# help.. 2001 sportsman 400



## 90-RED-SI (Sep 5, 2013)

ok well it here it goes guys.. im a noobie to this.. i purchased a 2013 rancher for my self and me and my entire family caught the mud bug.. so now im on a mision to get everyone in my fam to own one.. purchased my 8yr old son a 2008 polaris outlaw 90 .. and decided to do a father/son build with my oldest 13 yr son..

picked up a clean texas title 2001 sportsman 400 4x4 for my son on a sweet craigslist find.. 400.00 complete and in good condition.. previous owner said it would not go into gear.. im a mechanic by trade so im mechanicly inclined.. got a title but owner lost keys.. i had a key made for 16.50 from a lock smith.. got engine to turn but did not start.. oil is clean...cleand fuel and removed carb to rebuild... im sure i can get it started.. BUT heres my issue..i can get it to go into low gear... *but it will NOT move into high/reverse.. i removed linkage and tapped it with a hammer on top of trans.. it did not move... what can be wrong?could it be a bad trans? any ideas on what i can do or links?*


on a side note: i came up on another 2001 complete sportsman 400 with a bad motor... but it had a tranS that moves in every gear and alot of good parts on it including a warn winch and brush guard .. PAID 150.00!!!! GOTTA LOVE CRAIGSLIST... i can switch trans yes.... but if i can save the one i got and put less work well that would be good too.....


----------



## Polaris425 (Dec 16, 2004)

Sounds to me like swapping it is probably the best bet, if the tranny is shot you're going to have to open it up and work on it anyway...


----------



## CRAZYCRACKAZ71 (Oct 8, 2011)

90-RED-SI said:


> ok well it here it goes guys.. im a noobie to this.. i purchased a 2013 rancher for my self and me and my entire family caught the mud bug.. so now im on a mision to get everyone in my fam to own one.. purchased my 8yr old son a 2008 polaris outlaw 90 .. and decided to do a father/son build with my oldest 13 yr son..
> 
> picked up a clean texas title 2001 sportsman 400 4x4 for my son on a sweet craigslist find.. 400.00 complete and in good condition.. previous owner said it would not go into gear.. im a mechanic by trade so im mechanicly inclined.. got a title but owner lost keys.. i had a key made for 16.50 from a lock smith.. got engine to turn but did not start.. oil is clean...cleand fuel and removed carb to rebuild... im sure i can get it started.. BUT heres my issue..i can get it to go into low gear... *but it will NOT move into high/reverse.. i removed linkage and tapped it with a hammer on top of trans.. it did not move... what can be wrong?could it be a bad trans? any ideas on what i can do or links?*
> 
> ...


B cheaper to swap tranny by what ur saying 


RACK DEEP BOYZ EXTREME ATV/SXS CLUB

"GO BIG OR GO HOME"


----------



## 90-RED-SI (Sep 5, 2013)

thanks guys.. at this point i think thats what im going to do... but ive now got two complete sportsmans... would the trans be worth fixing? could it something major? the plan from the get was to swap the trans anyways but id thought about fixing it too


----------



## crwBrute7504x4I (Oct 26, 2011)

I would swap for the time being and slowly fix the other one up for the other bike those transmissions in the popos aren't that complicated and from what my research is showing me not that expensive to fix.

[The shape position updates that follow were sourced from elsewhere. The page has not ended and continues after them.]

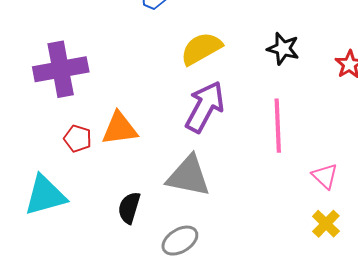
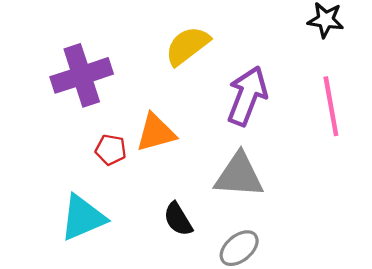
yellow semicircle: (201, 49) -> (187, 46), moved
black semicircle: (129, 208) -> (178, 219), turned -40

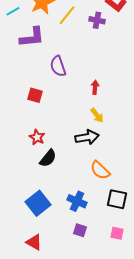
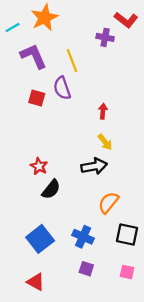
yellow line: (67, 15) -> (72, 61), moved, turned -60
purple L-shape: (32, 37) -> (33, 56), turned -108
red square: (35, 95) -> (37, 98), moved
orange semicircle: (100, 170) -> (108, 203), turned 85

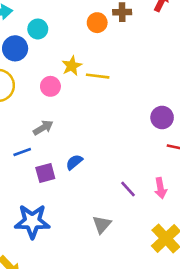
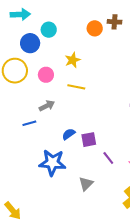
yellow line: (98, 76) -> (76, 87), moved
pink circle: (50, 86) -> (46, 75), moved
purple square: (45, 173) -> (89, 140), moved
blue star: (32, 221) -> (52, 163), moved

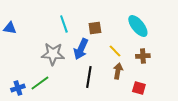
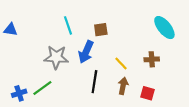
cyan ellipse: (138, 26) -> (164, 28), moved
yellow line: (115, 51) -> (121, 64), moved
brown arrow: (118, 71) -> (123, 86), moved

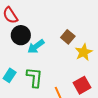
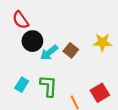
brown square: (68, 37) -> (71, 50), moved
yellow star: (84, 52) -> (102, 42), moved, turned 30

. Sent from my iPhone using Tapatalk


----------



## 90-RED-SI (Sep 5, 2013)

well new problems have come up.... after carb rebuild it will not start... im getting good spark and electric start is turing over.. engine has 80psi compression. which im sure is kinda way too low


----------



## crwBrute7504x4I (Oct 26, 2011)

Yeah I would think it needs to be in at least the 110 range prolly a lil higher


. Sent from my iPhone using Tapatalk


----------